There is currently no cure for the disease and multiple clinical trials failed due to reduced drug potency but also sub-optimal trial design. Indeed, proper design on interventional studies with drugs has been challenging due to inter-patients variability and the inability to anticipate clinical benefit in short period of time matching the classical duration of clinical trials.
In this project we aim to use a statistical model that we developed, to assess whether we can improve the prediction of disease milestones based on longitudinal data. The model has been used successfully in the cohort of patients followed up in our institution and access to a larger cohort would enable to provide a first layer of validation that we can anticipate disease progression and clinically relevant disease milestones in DMD patients.
Statistical Analysis Plan:
Generalized linear mixed models (GLMM) will be used to model group effects (fixed effects) taking into account individual trajectories (random intercept and slopes). Simpler model (e.g. with no random slopes) will be considered in case of convergence problems. Age at baseline, time on study, study ID, treatment will be used as covariates. The parameter estimates will enable to describe individual trajectories that will then be used as predictors in a time to event analysis where inability to perform certain tasks will be used as events (milestones).
The occurrence of missing values will be evaluated based on type of missingness pattern, which can be completely at random (MCAR), at random (MAR) or not-at-random (MNR). In the first phase with GLMM, missing values will be managed directly by the mixed models, which can handle unbalanced designs with measurements at irregular time points.
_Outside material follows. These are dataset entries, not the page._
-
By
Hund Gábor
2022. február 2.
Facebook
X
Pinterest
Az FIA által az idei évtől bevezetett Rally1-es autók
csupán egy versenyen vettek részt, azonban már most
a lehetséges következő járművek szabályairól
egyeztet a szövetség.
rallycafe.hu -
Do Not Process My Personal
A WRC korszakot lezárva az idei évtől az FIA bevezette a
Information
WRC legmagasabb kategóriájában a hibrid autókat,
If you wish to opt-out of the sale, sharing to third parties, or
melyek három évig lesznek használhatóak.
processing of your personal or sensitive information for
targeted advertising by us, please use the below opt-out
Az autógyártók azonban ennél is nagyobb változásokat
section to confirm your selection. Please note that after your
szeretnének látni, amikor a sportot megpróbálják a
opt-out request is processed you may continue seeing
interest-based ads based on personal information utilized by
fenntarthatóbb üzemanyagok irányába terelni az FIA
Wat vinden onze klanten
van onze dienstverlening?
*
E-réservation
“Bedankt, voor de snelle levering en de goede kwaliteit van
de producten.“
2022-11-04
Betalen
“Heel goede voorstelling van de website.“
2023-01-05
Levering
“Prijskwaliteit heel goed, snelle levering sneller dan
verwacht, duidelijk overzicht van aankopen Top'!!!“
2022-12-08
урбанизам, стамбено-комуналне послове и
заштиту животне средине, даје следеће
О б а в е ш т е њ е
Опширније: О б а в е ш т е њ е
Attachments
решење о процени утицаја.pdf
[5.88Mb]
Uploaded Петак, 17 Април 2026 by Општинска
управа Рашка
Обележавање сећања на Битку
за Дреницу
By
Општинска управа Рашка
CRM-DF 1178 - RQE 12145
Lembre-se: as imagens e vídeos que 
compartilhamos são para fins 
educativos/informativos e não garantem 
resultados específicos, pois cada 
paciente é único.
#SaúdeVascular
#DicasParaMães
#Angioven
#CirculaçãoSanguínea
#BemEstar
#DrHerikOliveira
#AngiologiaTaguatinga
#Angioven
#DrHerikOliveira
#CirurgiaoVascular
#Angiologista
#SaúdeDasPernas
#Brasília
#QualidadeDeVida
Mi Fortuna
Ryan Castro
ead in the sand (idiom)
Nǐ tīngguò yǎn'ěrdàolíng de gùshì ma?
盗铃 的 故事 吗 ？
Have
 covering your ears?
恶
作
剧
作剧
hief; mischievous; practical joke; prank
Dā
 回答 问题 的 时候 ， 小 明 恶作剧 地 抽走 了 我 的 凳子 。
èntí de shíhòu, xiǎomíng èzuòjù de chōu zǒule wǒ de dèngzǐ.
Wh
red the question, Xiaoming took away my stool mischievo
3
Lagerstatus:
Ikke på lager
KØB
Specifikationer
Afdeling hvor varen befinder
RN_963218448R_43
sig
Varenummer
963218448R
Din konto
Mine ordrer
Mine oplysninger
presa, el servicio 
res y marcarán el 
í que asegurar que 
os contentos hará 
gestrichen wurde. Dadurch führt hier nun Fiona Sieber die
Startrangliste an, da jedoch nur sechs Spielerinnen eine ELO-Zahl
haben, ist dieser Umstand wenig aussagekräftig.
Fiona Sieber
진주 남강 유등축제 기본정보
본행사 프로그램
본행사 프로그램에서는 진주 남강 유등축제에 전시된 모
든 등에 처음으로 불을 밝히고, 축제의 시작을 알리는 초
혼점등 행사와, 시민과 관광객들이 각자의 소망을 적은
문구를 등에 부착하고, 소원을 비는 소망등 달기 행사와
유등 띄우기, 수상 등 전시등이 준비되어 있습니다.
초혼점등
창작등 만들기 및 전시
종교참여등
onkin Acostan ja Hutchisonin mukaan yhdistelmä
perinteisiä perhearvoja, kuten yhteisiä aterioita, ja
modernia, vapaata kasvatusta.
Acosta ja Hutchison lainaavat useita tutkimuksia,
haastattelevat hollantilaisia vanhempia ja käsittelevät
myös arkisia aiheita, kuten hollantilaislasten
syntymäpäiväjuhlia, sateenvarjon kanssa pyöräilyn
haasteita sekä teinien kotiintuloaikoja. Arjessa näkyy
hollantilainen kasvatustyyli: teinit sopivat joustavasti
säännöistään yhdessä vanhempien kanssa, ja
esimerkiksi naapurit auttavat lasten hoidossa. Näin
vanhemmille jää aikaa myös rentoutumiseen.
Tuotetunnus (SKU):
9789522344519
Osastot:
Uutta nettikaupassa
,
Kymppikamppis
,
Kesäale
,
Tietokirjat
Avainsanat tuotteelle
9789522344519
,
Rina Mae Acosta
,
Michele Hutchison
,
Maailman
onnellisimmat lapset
In the second phase (time to event analysis) the presence of censored survival outcomes will be modelled using a penalized Cox model.
A Prospective Natural History Study of Progression of Physical Impairment, Activity Limitation and Quality of Life in Duchenne Muscular Dystrophy
Study ID: NCT01753804
Sponsor ID: PRO-DMD-01
An Exploratory Study to Assess Two Doses of GSK2402968 in the Treatment of Ambulant Boys With Duchenne Muscular Dystrophy
Study ID: NCT01462292
Sponsor ID: 114876
A Phase III, Randomized, Double Blind, Placebo-controlled Clinical Study to Assess the Efficacy and Safety of GSK2402968 in Subjects With Duchenne Muscular Dystrophy
Study ID: NCT01254019
Sponsor ID: 114044
A Phase II, Double Blind, Exploratory, Parallel-group, Placebocontrolled Clinical Study to Assess Two Dosing Regimens of GSK2402968 for Efficacy, Safety, Tolerability and Pharmacokinetics in Ambulant Subjects With Duchenne Muscular Dystrophy
Study ID: NCT01153932
Sponsor ID: 114117
Summary of Results:
We have used the data that you have kindly shared to assess the prediction accuracy of disease milestone in patients with Duchenne muscular dystrophy using a method that developed called penalized regression calibration (pencal).
Analysis of the data was completed, and I have uploaded the report in September 2021. The prediction accuracy was only slightly improved by pencal. This small improvement does not warrant combining the results into a manuscript. Please note that results were only discussed internally and not presented in meeting procedures.
It is possible that the small samples size, the low number of events or the short time on study did not allow to identify significant improvement in the prediction accuracy. Therefore, we consider the analysis of the data complete.